La première a ses origines dans le Leabhar Ghabala ou Livre des Invasions, un recueil réalisé au XIIe siècle de légendes irlandaises antérieures. Selon cette source, Breogán, un des fils de Brath, a été le chef celte qui a soumis les tribus de l'Espagne. Après avoir conquis tout le territoire, il a fondé la ville de Brigantia (La Corogne) et a construit près d'elle une tour, dénommé la Tour de Breogán. À sa mort, son fils Ith lui a succédé et après avoir vu dès la hauteur de la Tour les terres de l'Irlande, il est parti pour les conquérir, mais l'entreprise a échoué, il est mort et son corps a été apporté à Brigantia où il a été enterré. Le témoin a été repris par son fils Mil, qui a tenté à nouveau la conquête de l'Irlande, et cette fois a réussi à vaincre les Thuatha-Dé-Dannan et a dominé tout le pays.
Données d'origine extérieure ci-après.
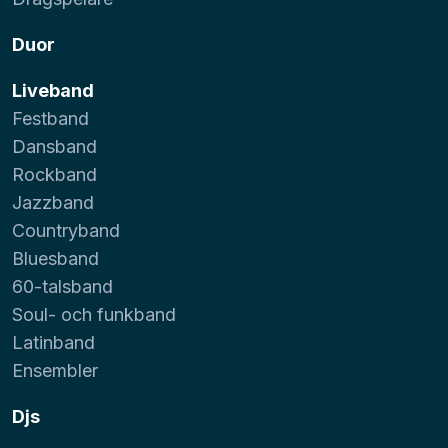
Duor
Liveband
Festband
Dansband
Rockband
Jazzband
Countryband
Bluesband
60-talsband
Soul- och funkband
Latinband
Ensembler
Djs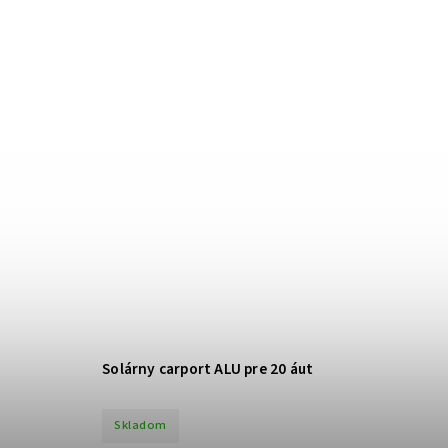
Solárny carport ALU pre 20 áut
Skladom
La diffusion de cette légende a été poussée au XVIIe siècle par les Collèges Irlandais assis en Espagne, particulièrement celui-là de Saint-Jacques-de-Compostelle qui a eu un rôle éminent par sa proximité à la ville herculienne. Passé le temps, le récit est resté dans l'oubli, au moins en Galice, jusqu'au XIXe siècle quand le courant celtiste l'a récupéré, avec des écrivains comme Manuel Murguía et Eduardo Pondal à la tête. Au contraire, le mythe s'est maintenu vivant en Irlande le long de toute cette période.